Prates já havia afirmado, no início de março, que, durante sua gestão, a empresa voltará a investir na construção de navios de apoio no Brasil e que contará com ajuda do governo para isso. “Se você fizer um levantamento, hoje, talvez, um equipamento bem complexo integralmente feito no Brasil saia três ou quatro vezes mais caro.
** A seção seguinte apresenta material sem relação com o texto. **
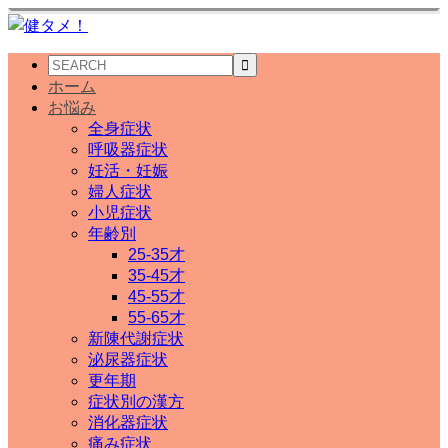
ホーム
お悩み
全身症状
呼吸器症状
妊活・妊娠
婦人症状
小児症状
年齢別
25-35才
35-45才
45-55才
55-65才
新陳代謝症状
泌尿器症状
更年期
症状別の漢方
消化器症状
痛み症状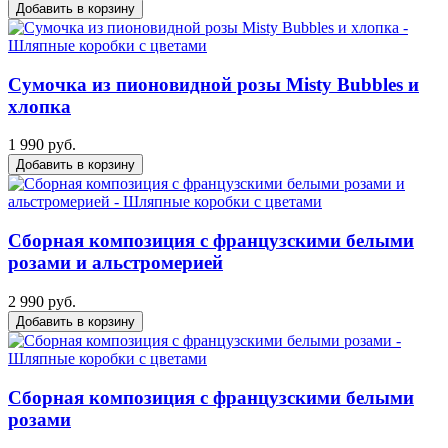
Добавить в корзину
Сумочка из пионовидной розы Misty Bubbles и
хлопка
1 990 руб.
Добавить в корзину
Сборная композиция с французскими белыми
розами и альстромерией
2 990 руб.
Добавить в корзину
Сборная композиция с французскими белыми
розами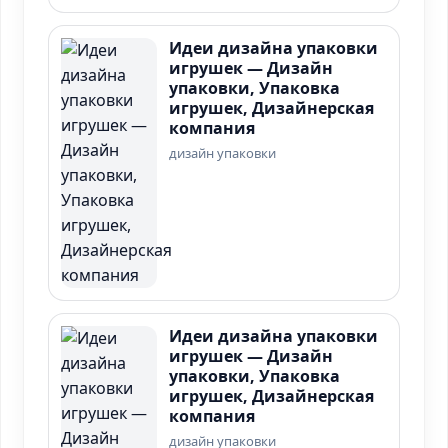
Идеи дизайна упаковки
игрушек — Дизайн
упаковки, Упаковка
игрушек, Дизайнерская
компания
дизайн упаковки
Идеи дизайна упаковки
игрушек — Дизайн
упаковки, Упаковка
игрушек, Дизайнерская
компания
дизайн упаковки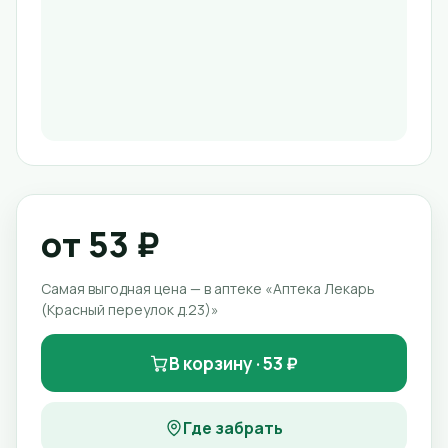
от 53 ₽
Самая выгодная цена — в аптеке «Аптека Лекарь
(Красный переулок д.23)»
В корзину · 53 ₽
Где забрать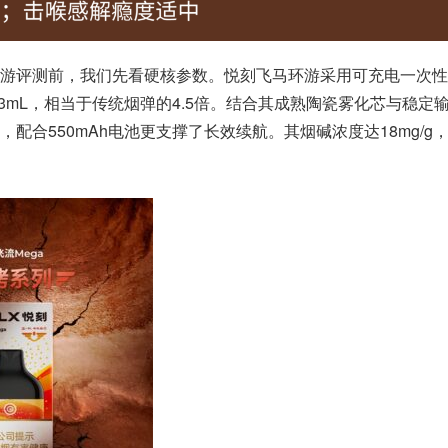
游评测前，我们先看硬核参数。悦刻飞马环游采用可充电一次性
3mL，相当于传统烟弹的4.5倍。结合其成熟陶瓷雾化芯与稳定
配合550mAh电池更支撑了长效续航。其烟碱浓度达18mg/g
Então, quando há uma discrepância a esse nível, é preciso política pública e outro tipo de abordagem a esse problema”, afirmou, em entrevista coletiva.

No último dia 24, em entrevista à CNN Brasil, o ministro de Minas e Energia, Alexandre Silveira, disse que a intenção não é voltar aos mesmos índices de nacionalização do passado, mas encontrar um “ponto de equilíbrio” entre as exigências dos governos petistas e as regras atuais.Segundo ele, o propósito é incentivar fabricantes brasileiros de equipamentos e fomentar a indústria naval, “Queremos garantir estímulo à indústria nacional, mas sem estrangular a competitividade das petroleiras instaladas no país e sem gerar risco de atraso nas entregas”, afirmou.Ao mesmo veículo, o diretor fundador do Centro Brasileiro de Intraestrutura (CBIE), Adriano Pires, avaliou que políticas equivocadas de exploração de petróleo e gás podem afastar investidores.“Se você faz uma política de conteúdo local equivocada, você não vai ter investidor para participar de leilões, o que é muito ruim. Vamos lembrar que o petróleo, cada vez mais tende, a médio e longo prazo, a valer menos. Então temos que tirar esse petróleo de baixo da terra”, disse.